*** Begin section ***

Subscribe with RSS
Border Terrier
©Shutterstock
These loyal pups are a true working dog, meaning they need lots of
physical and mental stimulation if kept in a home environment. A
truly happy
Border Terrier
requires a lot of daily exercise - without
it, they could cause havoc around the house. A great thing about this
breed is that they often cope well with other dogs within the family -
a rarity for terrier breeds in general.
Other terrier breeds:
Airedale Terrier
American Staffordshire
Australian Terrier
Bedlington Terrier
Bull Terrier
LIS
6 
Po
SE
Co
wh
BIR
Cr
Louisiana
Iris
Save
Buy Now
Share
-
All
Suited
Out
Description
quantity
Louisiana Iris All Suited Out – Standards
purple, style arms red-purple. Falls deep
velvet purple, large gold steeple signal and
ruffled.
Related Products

*** End section ***
*** Begin section ***

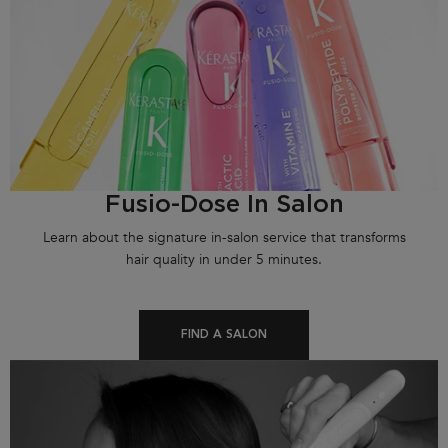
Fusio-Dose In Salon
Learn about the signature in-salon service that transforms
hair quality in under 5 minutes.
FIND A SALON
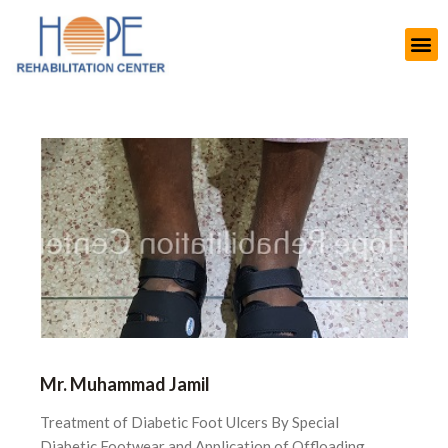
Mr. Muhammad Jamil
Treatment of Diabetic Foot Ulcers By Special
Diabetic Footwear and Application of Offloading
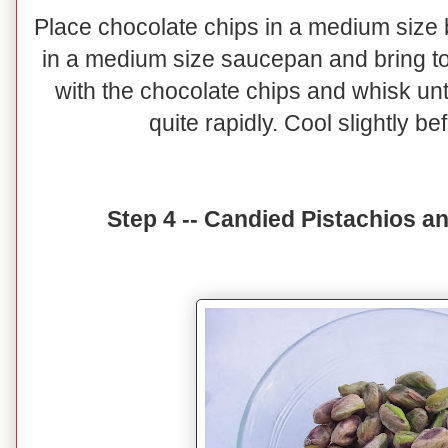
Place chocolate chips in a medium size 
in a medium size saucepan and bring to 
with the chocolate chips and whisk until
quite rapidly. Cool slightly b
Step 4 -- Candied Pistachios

*** End section ***

## Exercise aim
Your answer should consist only of the lines above between the line holding "velvet purple, large gold steeple signal and" and the line holding "Related Products", inclusive, each transcribed exactly.

## Exercise output
velvet purple, large gold steeple signal and
ruffled.
Related Products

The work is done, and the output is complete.